With climate change, the impacts of economic catastrophe are being re-written though the final draft is out, somewhere in the future. The Herald editorial page argues today for the establishment of a national catastrophe fund by Congress, so that disasters like Superstorm Sandy -- or supersize hurricanes in Florida -- don't leave citizens in the dark and cold.

That's fine for the time being. We should help our fellow Americans when catastrophe strikes. The problem with climate change, we have written here, is that when rising seas creep into water works that supply us drinking water and take away sewage, when high tides permanently over-run our homes and tourism based businesses on the coast; who will pay the hundreds of billions and trillions then?

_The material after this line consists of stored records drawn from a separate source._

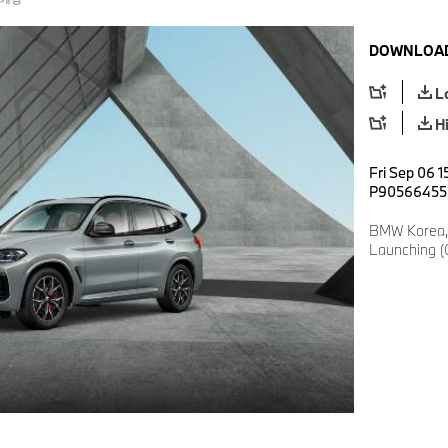
DOWNLOAD
L
H
Fri Sep 06 1
P90566455
BMW Korea, 
Launching (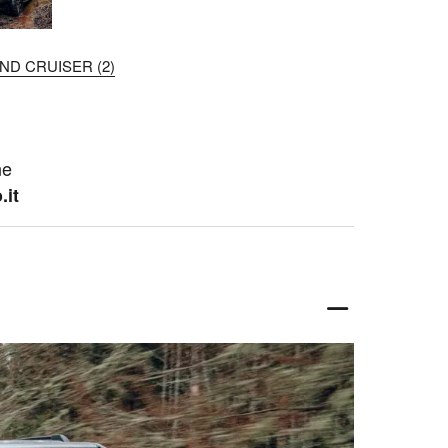
AND CRUISER (2)
ne
.it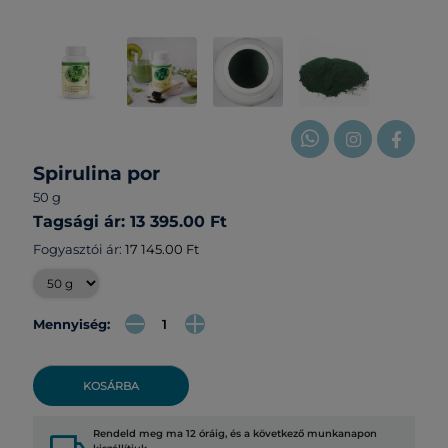
Spirulina por
50 g
Tagsági ár: 13 395.00 Ft
Fogyasztói ár:
17 145.00 Ft
Mennyiség:
KOSÁRBA
Rendeld meg ma 12 óráig, és a következő munkanapon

That's just here, in America.

Local experts have begun to argue for a strategic plan to retreat from the coasts. That's unlikely to happen until the insurance industry stops writing policies for property. Congress should empower an orderly investigation by the nation's top venture capital entrepreneurs, energy scientists and energy economists -- leaving the nation's utilities on the sidelines, for the time being, to watch with the rest of us -- to do a real, substantive analysis of the assumed benefits of so-called renewable energy contributions to the grid and to evaluate the business models of transportation and electricity generation comprehensively.

Eventually, the demand for self-preservation will kick in; both with the Chamber of Commerce Luddites and the rest of the ante-diluvian business interests and billionaires who have obscured the costs of climate change through well-placed fog machines of doubt.

What we all need, though, is a rational analysis of priorities, costs, and strategic outcomes. Asking Americans to fund one crisis after another at the coasts, in the forests or the tornado belt will run its course, just like the insurance industry will lose interest in funding cost recoveries as the seas rise.

We can anticipate this today, by putting the best and brightest minds to work on our nation's energy policy; from the venture capital industry and not from the business interests who mightily profit from failed growth models, time and time again. We can do this. Why? There's no cost convening a blue ribbon panel whose recommendations, to be sure, may sit on a shelf. It's happened countless times.

So let the true reckoning go forward on a national energy policy. Congress, fund disaster relief now, but also put the best and the brightest to work so the American public can at least see there is a strategic way forward rather than bouncing from one climate catastrophe to the next.

1 comment:

Mayor Philip Stoddard said...

Send this as an op-ed to the Post and Times.